These are the 2 trolleybuses we are restoring
262 was one of a batch of trolleybuses that entered service in November 1949 & is unique in being the only Welsh built Trolleybus left in the world! A slight exaggeration perhaps but 262 has a BUT 9641T chassis with a body built by Bruce Coachworks of Cardiff on East Lancs frames. She is also one of four Bruce built buses left – the others being an ex-Eastbourne AEC Regent III in the care of the City of Portsmouth Preserved Passenger Depot (CPPD), a Bedwas & Machen AEC Regal and a Daimler (CVD6) new to Swansea Motor Services (SWAN).
As a double decker, 262 unlike 243, was not confined to one route & was used regularly all over the system when she ran the last trip on the route 8 between Victoria Park and the Royal Oak. After withdrawal at the end of April 1968 she was purchased for preservation by the Cardiff Trolleybus Society.
A restoration history of 262
Another special vehicle in our collection is 262, being designed to a special low height specification, was part of an order placed with East Lancs Coachbuilders in the late 1940’s for fifty vehicles. Due to excessive workload half the order was assigned to a Cardiff company Bruce Coachworks, one of which was 262. This has led to some unique facts which makes 262 special. As Bruce Coachworks only built these trolleybuses they are classed as “Welsh” trolleybuses, and as 262 is the only surviving vehicle it can rightly claim to be the only Bruce bodied trolleybus in the world.
It survived in service until 1968 when it was purchased by our predecessors, the Cardiff Trolleybus Society who ran it until the system closed on January 11th 1970, being the last trolleybus into Newport Road depot and so the last trolleybus to operate in the Principality. It then led a chequered life as trolleybus restoration hadn’t commenced and with no options it passed to another group before entering the local bus scrap yard of Bill Way. Within twelve months an enthusiast from Sussex purchased it and after a nomadic existence 262 relocated to Sandtoft near Doncaster where limited restoration ensued for a number of years.
With the formation of the project and local accommodation, the owner sold 262 for a statutory £1 in 1995, it was then moved first to Barry in the Vale of Glamorgan but with restrictions on restoration, a local farm to the East of its home city was located in late 2001, whence the projects collection was moved and since then 262’s fortunes have improved, but there are still many more “fascinating hours” of restoration work to which viewing can be arranged.

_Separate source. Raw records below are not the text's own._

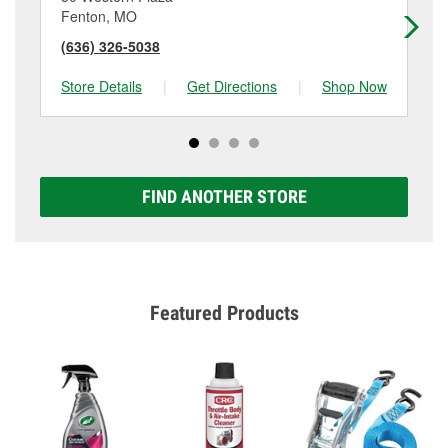
Fenton, MO
Ho
(636) 326-5038
(6
Store Details
|
Get Directions
|
Shop Now
Sto
FIND ANOTHER STORE
Featured Products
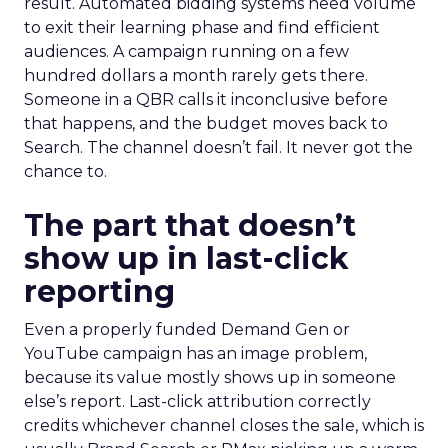
result. Automated bidding systems need volume
to exit their learning phase and find efficient
audiences. A campaign running on a few
hundred dollars a month rarely gets there.
Someone in a QBR calls it inconclusive before
that happens, and the budget moves back to
Search. The channel doesn’t fail. It never got the
chance to.
The part that doesn’t
show up in last-click
reporting
Even a properly funded Demand Gen or
YouTube campaign has an image problem,
because its value mostly shows up in someone
else’s report. Last-click attribution correctly
credits whichever channel closes the sale, which is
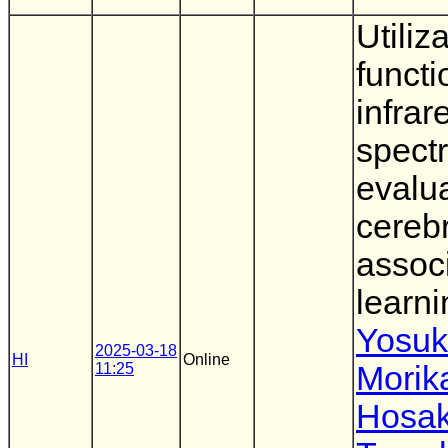
Utiliz
functi
infrar
spect
evalu
cerebr
assoc
learni
Yosu
2025-03-18
HI
Online
11:25
Morik
Hosa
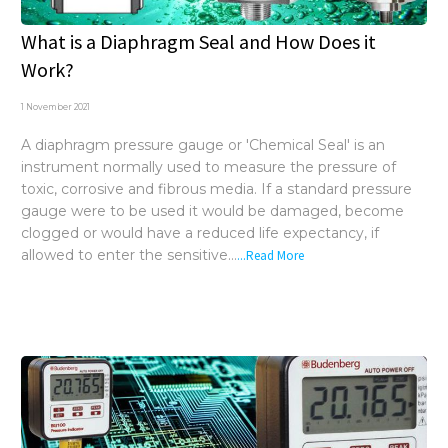
What is a Diaphragm Seal and How Does it
Work?
1 November 2021
A diaphragm pressure gauge or 'Chemical Seal' is an
instrument normally used to measure the pressure of
toxic, corrosive and fibrous media. If a standard pressure
gauge were to be used it would be damaged, become
clogged or would have a reduced life expectancy, if
allowed to enter the sensitive...
...Read More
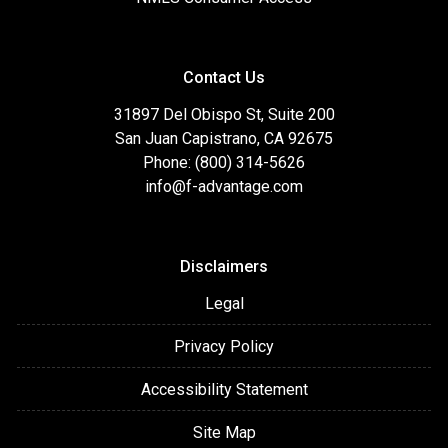
Contact Us
31897 Del Obispo St, Suite 200
San Juan Capistrano, CA 92675
Phone: (800) 314-5626
info@f-advantage.com
Disclaimers
Legal
Privacy Policy
Accessibility Statement
Site Map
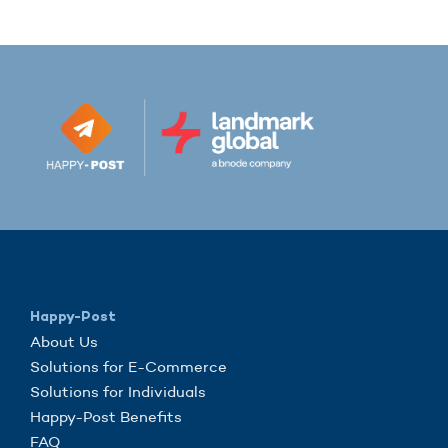
Happy-Post
About Us
Solutions for E-Commerce
Solutions for Individuals
Happy-Post Benefits
FAQ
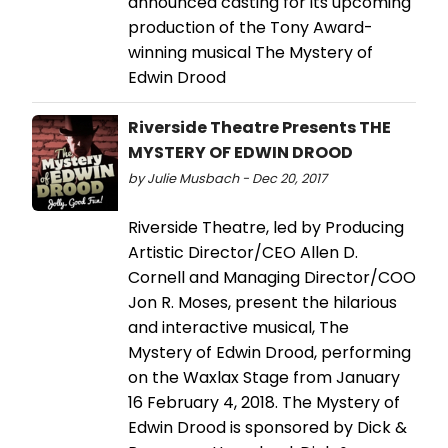
announced casting for its upcoming
production of the Tony Award-
winning musical The Mystery of
Edwin Drood
Riverside Theatre Presents THE
MYSTERY OF EDWIN DROOD
by Julie Musbach - Dec 20, 2017
Riverside Theatre, led by Producing
Artistic Director/CEO Allen D.
Cornell and Managing Director/COO
Jon R. Moses, present the hilarious
and interactive musical, The
Mystery of Edwin Drood, performing
on the Waxlax Stage from January
16 February 4, 2018. The Mystery of
Edwin Drood is sponsored by Dick &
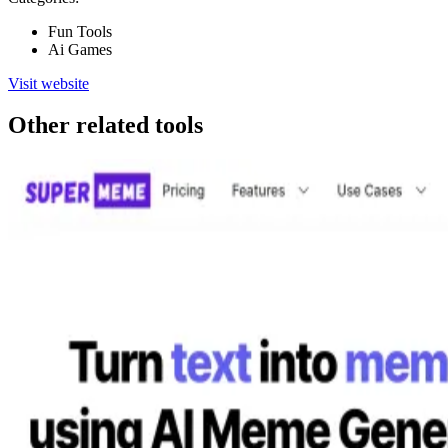
Fun Tools
Ai Games
Visit website
Other related tools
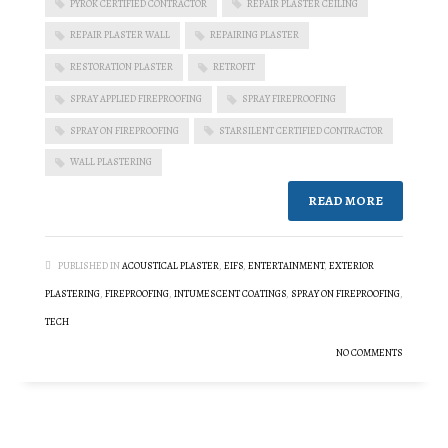
PYROK CERTIFIED CONTRACTOR
REPAIR PLASTER CEILING
REPAIR PLASTER WALL
REPAIRING PLASTER
RESTORATION PLASTER
RETROFIT
SPRAY APPLIED FIREPROOFING
SPRAY FIREPROOFING
SPRAY ON FIREPROOFING
STARSILENT CERTIFIED CONTRACTOR
WALL PLASTERING
READ MORE
PUBLISHED IN
ACOUSTICAL PLASTER
,
EIFS
,
ENTERTAINMENT
,
EXTERIOR
PLASTERING
,
FIREPROOFING
,
INTUMESCENT COATINGS
,
SPRAY ON FIREPROOFING
,
TECH
NO COMMENTS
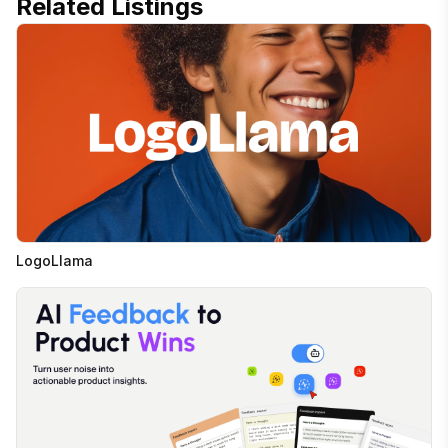
Related Listings
LogoLlama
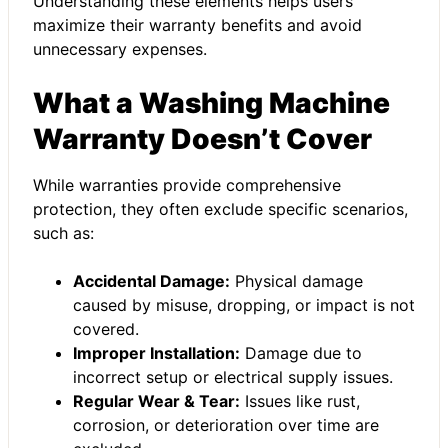
Understanding these elements helps users
maximize their warranty benefits and avoid
unnecessary expenses.
What a Washing Machine
Warranty Doesn’t Cover
While warranties provide comprehensive
protection, they often exclude specific scenarios,
such as:
Accidental Damage:
Physical damage
caused by misuse, dropping, or impact is not
covered.
Improper Installation:
Damage due to
incorrect setup or electrical supply issues.
Regular Wear & Tear:
Issues like rust,
corrosion, or deterioration over time are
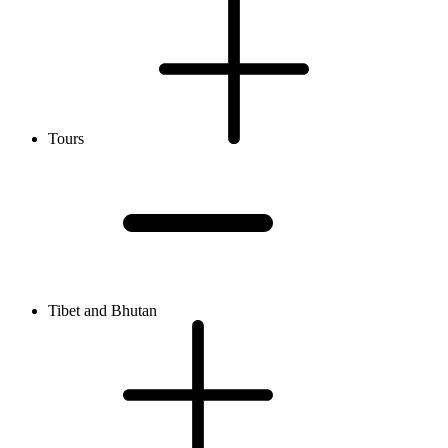
Tours
Tibet and Bhutan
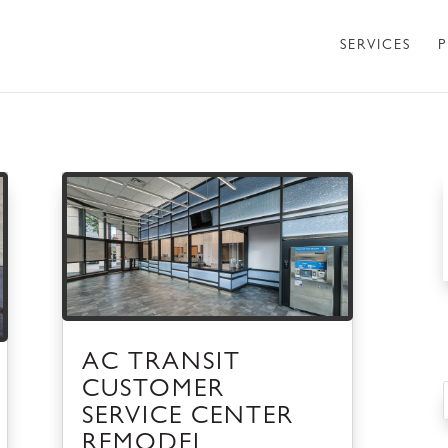
SERVICES
P
AC TRANSIT
CUSTOMER
SERVICE CENTER
REMODEL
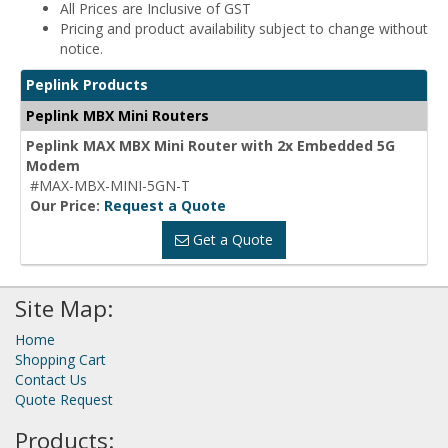
All Prices are Inclusive of GST
Pricing and product availability subject to change without
notice.
Peplink Products
Peplink MBX Mini Routers
Peplink MAX MBX Mini Router with 2x Embedded 5G
Modem
#MAX-MBX-MINI-5GN-T
Our Price:
Request a Quote
Get a Quote
Site Map:
Home
Shopping Cart
Contact Us
Quote Request
Products:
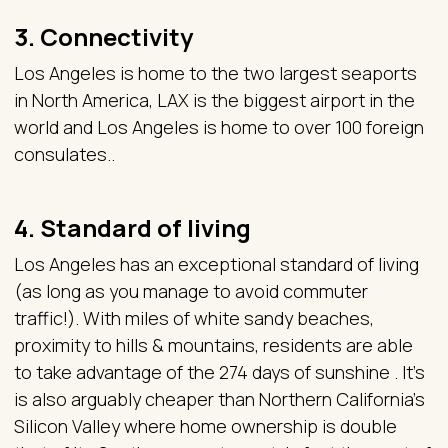
3. Connectivity
Los Angeles is home to the two largest seaports
in North America, LAX is the biggest airport in the
world and Los Angeles is home to over 100 foreign
consulates..
4. Standard of living
Los Angeles has an exceptional standard of living
(as long as you manage to avoid commuter
traffic!). With miles of white sandy beaches,
proximity to hills & mountains, residents are able
to take advantage of the 274 days of sunshine . It’s
is also arguably cheaper than Northern California’s
Silicon Valley where home ownership is double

243’s story really beings in 1947 when Cardiff Corporation purchased seven ex 1930 English Electric single deckers from Pontypridd UDC, the reason for the purchase was the bridge under the Great Western Main line at Bute Street, the height of which precluded the use of anything but single deckers on the No 16 route from Mill Lane (Monument) to Pierhead just over 1 mile in length. Owing to their ponderous nature & the distinctive whine from their motors the English electric machines were soon nickanmed “Doodlebugs” – a name which stuck to their successors, of which 243 was one.
The Pontypridd buses were replaced in 1949 by 5 BUT 9641Ts with East Lancs Single Deck bodies, this early batch had twin entranced as per the Double deckers built at the same time. 243 entered service in May 1955, her chassis was the last one of a batch built for the new routes to Ely (see 262 for nore details) but unlike the previous 5 single deckers was built with a single rear entrance only. As a single Decker designed for the No 16 route (Later to be renumbered the 14) 243 spent her entire working life on this short (less than a mile) route taking the residents of Tiger Bay to work on the docks as well as into town. In fact she only has a useful working life of 9 years as she was withdrawn on the abandonment of route No 14 in January 1964.